Fraser Heigh

Personal information
- Born: 22 February 2001 (age 25) Edinburgh, Scotland

Sport
- Sport: Field hockey
- Position: Forward

Senior career
- Years: Team / Caps / Goals
- 2023–: Adelaide Fire / - / -

National team
- Years: Team / Caps / Goals
- 2022: Scotland U–21 / 5 / (0)
- 2022: Great Britain U–21 / 6 / (2)

Medal record
Men's field hockey
Representing United Kingdom
Sultan of Johor Cup
| Bronze medal – third place | 2022 Johor Bahru | Team |

= Fraser Heigh =

Scottish field hockey player

Fraser Heigh (born 22 February 2001) is a field hockey player from Scotland, who plays as a forward.

==Personal life==
Fraser Heigh was raised in Edinburgh, Scotland. He is a former student of George Watson's College.

==Career==
===National leagues===
In his native Scottish National League, Heigh represents Grange.

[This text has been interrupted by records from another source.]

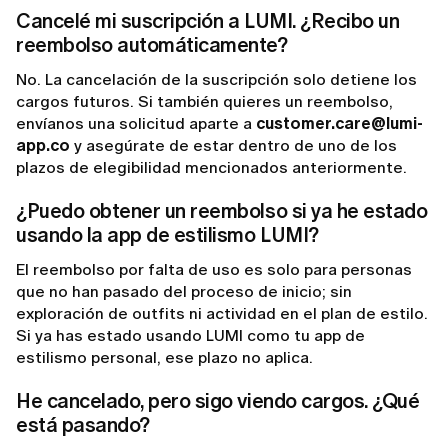
Cancelé mi suscripción a LUMI. ¿Recibo un
reembolso automáticamente?
No. La cancelación de la suscripción solo detiene los
cargos futuros. Si también quieres un reembolso,
envíanos una solicitud aparte a
customer.care@lumi-
app.co
y asegúrate de estar dentro de uno de los
plazos de elegibilidad mencionados anteriormente.
¿Puedo obtener un reembolso si ya he estado
usando la app de estilismo LUMI?
El reembolso por falta de uso es solo para personas
que no han pasado del proceso de inicio; sin
exploración de outfits ni actividad en el plan de estilo.
Si ya has estado usando LUMI como tu app de
estilismo personal, ese plazo no aplica.
He cancelado, pero sigo viendo cargos. ¿Qué
está pasando?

Heigh moved to Australia in 2023, signing on with the Adelaide Fire for season three of the JDH Hockey One League.

===Under–21===
====Scotland====
Heigh made his debut for the Scotland U–21 side at the 2022 EuroHockey Junior Championships in Ghent.

====Great Britain====
Following his Scotland junior debut, Heigh went on to represent the Great Britain junior side in 2022 also. He appeared at the Sultan of Johor Cup, winning a bronze medal.